Итак, англичане встретили нас приветливо, хотя и без той теплоты и широты, с какой встречали американцы. После обеда, где произносились тосты за победу над фашистской Германией, мы в сопровождении офицера штаба направились на передовые позиции. По дороге я заметил, что наш невозмутимый Файербресс чем-то озабочен.

— В чем дело, генерал? — осведомился я.

— Видите ли, сэр. Ваши погоны. Они такие блестящие.

Прекрасная мишень для снайперов. Может быть, вы их снимете?

— То есть как это?

— Ну, на время посещения передовой...

— Нет, — возразил я, — у нас погоны не снимают,

— В целях безопасности...

— За нашу безопасность отвечаете вы, генерал.

Файербресс обиженно умолк, погрузившись в глубокое раздумье.

— Тогда сделаем так, — сказал он минуту спустя. — Вы накинете поверх кителей защитные плащи.

— Ну, против плащей мы ничего не имеем.

Надо сказать, что в английской зоне нас часто сопровождали корреспонденты газет. Они донимали нас просьбами поделиться впечатлениями, дать интервью.

— Какие впечатления, господа! — отвечал я. — Дайте сначала хоть ознакомиться с союзными войсками.

Но вот наконец трехдневное турне по передовым позициям закончилось. Поздно вечером ко мне в палатку зашел Файербресс и сказал, что корреспонденты ждут обещанного интервью. Мы условились, что на следующий день в десять часов утра проведем пресс-конференцию. Я решил подготовить текст письменного заявления.

Утром мне сообщили, что корреспонденты уже собрались.

Но не успел я выйти из палатки, как встретил генерала Файербресса. Он был явно чем-то озабочен.

— Простите, сэр, — начал он, как только мы обменялись приветствиями, — я бы хотел знать, о чем вы собираетесь беседовать с журналистами.

— Пожалуйста, генерал, — и я протянул ему текст заявления.

Он надел очки и принялся читать. Его лицо заметно бледнело — текст явно пришелся генералу не по душе.

В моем заявлении говорилось: «Советская военная миссия ознакомилась с положением дел на союзническом фронте. Мы видели много современной могучей техники. Мы почувствовали боевой дух солдат и офицеров. Мы видели, как прекрасно организованы службы снабжения...

Но мы видели также и слабые, оголенные позиции немцев. И нам непонятно, почему союзники топчутся на месте...»

Текст я привожу по памяти.

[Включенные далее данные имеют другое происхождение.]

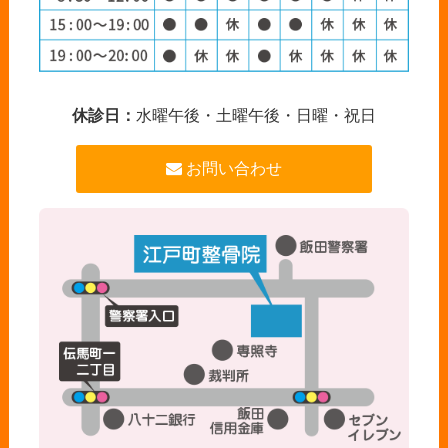
休診日：
水曜午後・土曜午後・日曜・祝日
お問い合わせ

Но, ей-ей, я не далеко отошел от подлинника.

Генерал Файербресс снял очки, свернул бумагу и мрачно изрек:

— С таким заявлением мы не согласны. Вряд ли вам имеет смысл выступать на пресс-конференции.

— Но почему, генерал? Я был предельно объективен.

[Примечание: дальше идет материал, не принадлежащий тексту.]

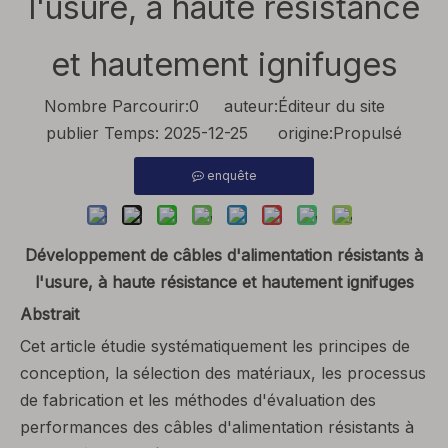
l'usure, à haute résistance
et hautement ignifuges
Nombre Parcourir:
0
auteur:Éditeur du site
publier Temps: 2025-12-25 origine:
Propulsé
enquête
Développement de câbles d'alimentation résistants à
l'usure, à haute résistance et hautement ignifuges
Abstrait
Cet article étudie systématiquement les principes de
conception, la sélection des matériaux, les processus
de fabrication et les méthodes d'évaluation des
performances des câbles d'alimentation résistants à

— Нет, нет, пресс-конференцию придется отменить.

— Ваше дело, генерал. Только прошу сообщить журналистам, что отменили ее вы, а не я.

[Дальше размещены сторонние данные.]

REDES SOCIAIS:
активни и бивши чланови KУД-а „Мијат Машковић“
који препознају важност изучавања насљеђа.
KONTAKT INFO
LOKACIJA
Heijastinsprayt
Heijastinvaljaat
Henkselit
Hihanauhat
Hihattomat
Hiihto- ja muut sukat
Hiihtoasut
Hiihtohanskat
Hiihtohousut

Генерал было попытался возражать, желая создать у корреспондентов впечатление, что, мол, во всем виноват советский адмирал. Но я все-таки настоял на своем. Мы вышли в зал, где находились журналисты, и Файербресс вынужден был во всеуслышание объявить, что пресс-конференция отменяется по его решению.

Журналисты были разочарованы, а к еще раз убедился, какую нечестную игру вел мой «опекун».

Перед отъездом Монтгомери дал в честь советской военной миссии прощальный обед. Тепло попрощавшись с фельдмаршалом и его соратниками, мы выехали в небольшой французский порт, а оттуда — в Портсмут и Лондон.

Итак, второй фронт, хотя и с огромным опозданием, открыт. Союзники пока что медленно, но все же продвигались к границам Германии. А тем временем советские войска, сражаясь с главными силами противника, почти полностью освободили Белоруссию, Украину, Прибалтику, Молдавию, не только вышли к Государственной границе СССР, но и приступили к выполнению своей интернациональной миссии — освобождению европейских стран от гитлеровской тирашга.

В воздухе пахло волнующим запахом Победы.

Возвратившись из поездки по фронту, я послал телеграмму наркому иностранных дел, еще раз напомнил о своей просьбе. Вскоре пришел положительный ответ.

Я нанес прощальные визиты английским официальным лицам, с которыми приходилось часто встречаться по делам службы: Идену, Александеру, Бивербруку, Аллену Бруку, Артуру Харрису...

Как водится, в посольстве и миссии устроили прощальный прием. И вот уже машина мчится на аэродром, где меня поджидает бомбардировщик. Взревели моторы, самолет взмыл, развернулся над аэродромом и лег на курс.

Я подошел к иллюминатору: внизу сквозь разрывы облаков виднелись причудливые очертания берегов Англии.

Прощай, Лондон! Прощай, Британия! Счастья твоему народу! Он заслужил это своей упорной борьбой против фашизма!